1 result for (book:ur2 AND session:723 AND stemmed:do)
[... 7 paragraphs ...]
You are not alone in physical reality, so obviously your picture of the world is also affected by the world views of others, and you play a part in their experiences. There is a constant waking give-and-take. The same give-and-take occurs in the dream state, however. You affect your world through your dreams, then, as much as you do through your waking activities. In terms of time, lapses had to occur as various species physically matured and developed. They did so in response to inner impetus. The many languages that are now known originated in what you can call, from your point of view, nonwaking reality. Words, again, are related to the neurological structure, and languages follow that pattern. In the dream state many kinds of communication occur, and there are inner translations. Two people with different languages can speak together quite clearly in certain dreams, and understand each other perfectly. They may each translate the communication into their familiar language.
[... 3 paragraphs ...]
Give us a moment … To some extent language does make the unknown known and recognizable. It sets up signposts that each person in a culture recognizes. To do this, however, it latches upon certain significances and ignores others. You might know the word for “rock” for instance. Knowing the word might actually prevent you from seeing any specific rock clearly as it is, or recognizing how it is different from all other rocks.

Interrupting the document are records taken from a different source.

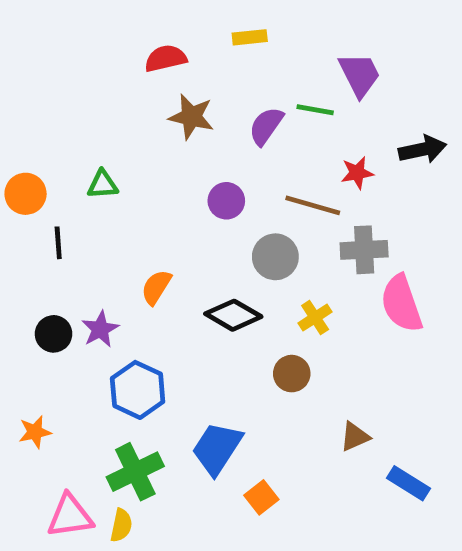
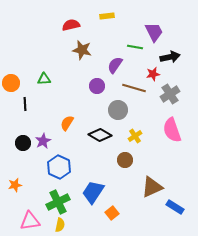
purple semicircle: (266, 126) -> (115, 65), moved
black arrow: (422, 149) -> (170, 57), moved
gray cross: (364, 250) -> (170, 94), moved, turned -30
brown triangle: (355, 437) -> (152, 187), size x1.6
yellow semicircle: (121, 525) -> (60, 225), moved

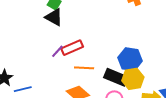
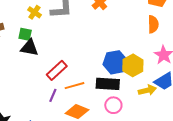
purple line: (57, 51) -> (53, 95), moved
yellow hexagon: (133, 79) -> (133, 65), moved

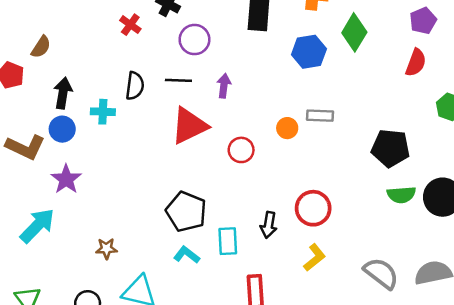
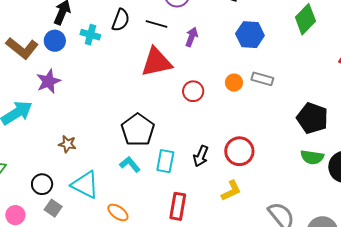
blue hexagon: (309, 52) -> (250, 35), moved

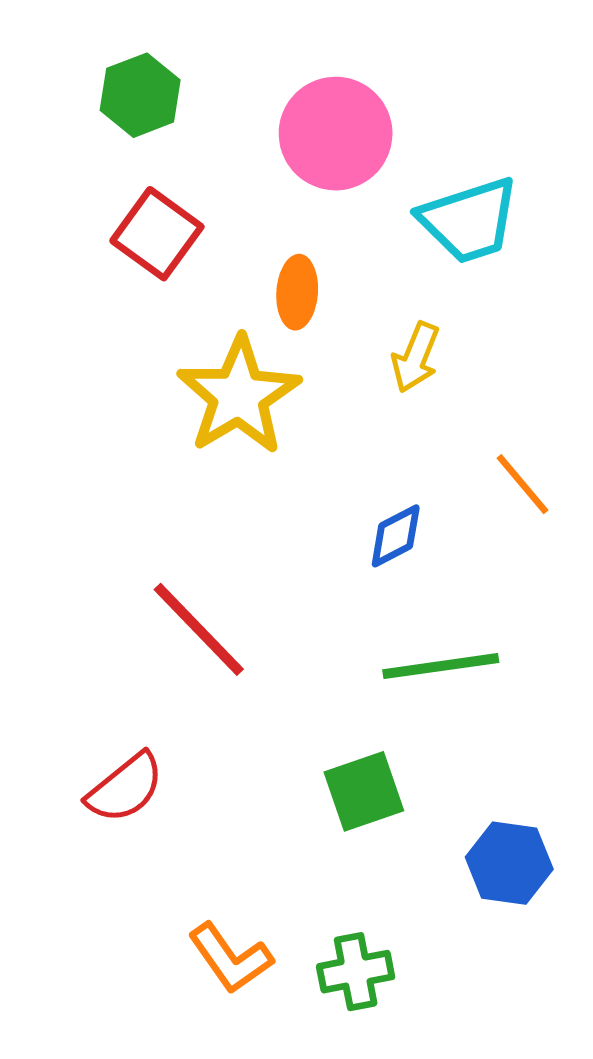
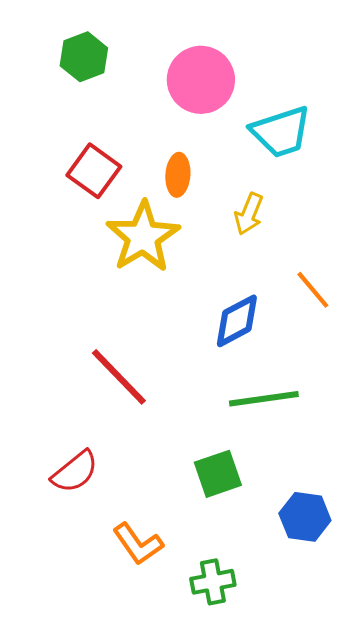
red square: (157, 234) -> (94, 171), moved
blue diamond: (396, 536) -> (237, 321), size x1.4
orange L-shape: (230, 958) -> (138, 544), moved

The play of sunlight or shadow upon any given rock may utterly escape you.5 You will simply pass it by under the category of “rock.” In the dream state you might find yourself sleeping on a sunwarmed rock, or climbing on icy ones. You might feel yourself encased in a rock, with your consciousness dispersed. You might have any number of different experiences involving rocks, all quite liberating. After such an experience you might look at rocks in an entirely different fashion, and see them in ways that escape your language. Rocks give forth sounds that you do not hear, for example, yet your language automatically limits your perception of what any rock is. To some extent words come between you and your direct expression. They should and can express that experience instead.
[... 8 paragraphs ...]
The new word will fit as much as the old one did. It may, in fact, fit better. Do this with many objects, following the same procedure. You can instead say the name of any object backwards.6 In such ways you break up to some extent the automatic patterning of familiar phrases, so that you can perceive the individuality that is within each object.
[... 1 paragraph ...]
The freshness of dream experience lies in its direct nature. Your cultural world view does not have any clear understanding of the nature of dreams, so that their direct, clear expression is not recalled often in the morning. (Pause.) At night you tune in to dreaming reality simply by closing out so-called waking reality, but the same kind of dream experience continues beneath your focus in waking life. Dreaming, you are still aware of your daily experience, but it is seemingly peripheral. Waking, your dream experience is peripheral also, but you are less aware of that condition. Both together represent the dimensions of your consciousness, and they exist simultaneously. You can and often do work out in dreams the challenges of daily life. In waking life you are also working out challenges set for yourselves in the dream state. Obviously, then, your consciousness is equipped to function in the known and unknown realities, and the divisions that you have set up are quite arbitrary.
[... 16 paragraphs ...]
(Seth postponed ending the session to make some comments on Jane’s changing attitudes toward her physical environment, added a few remarks about the drawings I’m doing for Dialogues, then, in excellent humor, closed out the session at 12:01 A.M. Jane said her trance had been considerably deeper after break; certainly her delivery had been infused with more energy. And that energy lingered, for she felt much better now.)
[... 2 paragraphs ...]
2. In Chapter 5 of Personal Reality, sessions 623–25 all contain Seth material on inner sound, light, and electromagnetic structures of the body that ordinarily we do not perceive. From the 624th session, for example: “I told you that thoughts are translated into this inner sound, but thoughts always attempt to materialize themselves also. As such they are incipient images, collectors of energy.”
[... 1 paragraph ...]
4. This material reminds me of Seth in the 681st session in Volume 1: “The deeper explanations, however [in this case of probabilities], demand a further expansion of ideas of consciousness … It is not so much a matter of Ruburt’s vocabulary, incidentally, since even a specialized scientific one would only present these ideas in its own distorted fashion. It is more a problem of basic language itself, as you are acquainted with it. Words do not exist, for example, for some of the ideas I hope to convey. We will at any rate begin.”